• **Aim of the task**: Transcribe the entries below exactly; leave every image out.

Saved data entries:
BEGIN

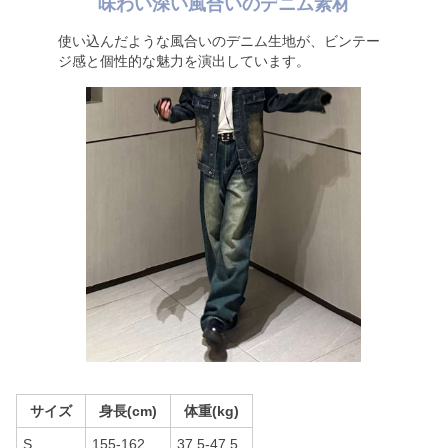
味わい深い風合いのデニム素材
使い込んだような風合いのデニム生地が、ビンテー
ジ感と個性的な魅力を演出しています。
サイズ
身長(cm)
体重(kg)
S
155-162
37.5-47.5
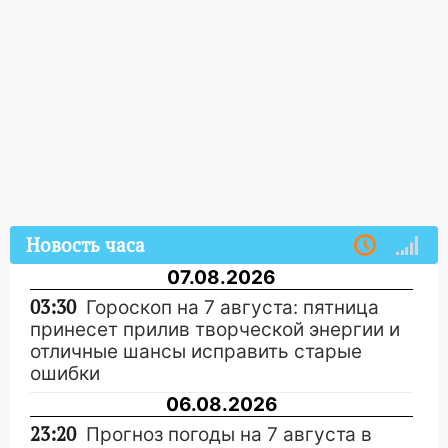
Новость часа
07.08.2026
03:30
Гороскоп на 7 августа: пятница
принесет прилив творческой энергии и
отличные шансы исправить старые
ошибки
06.08.2026
23:20
Прогноз погоды на 7 августа в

END

• **Answer space**:
味わい深い風合いのデニム素材
使い込んだような風合いのデニム生地が、ビンテー
ジ感と個性的な魅力を演出しています。
サイズ
身長(cm)
体重(kg)
S
155-162
37.5-47.5
Новость часа
07.08.2026
03:30
Гороскоп на 7 августа: пятница
принесет прилив творческой энергии и
отличные шансы исправить старые
ошибки
06.08.2026
23:20
Прогноз погоды на 7 августа в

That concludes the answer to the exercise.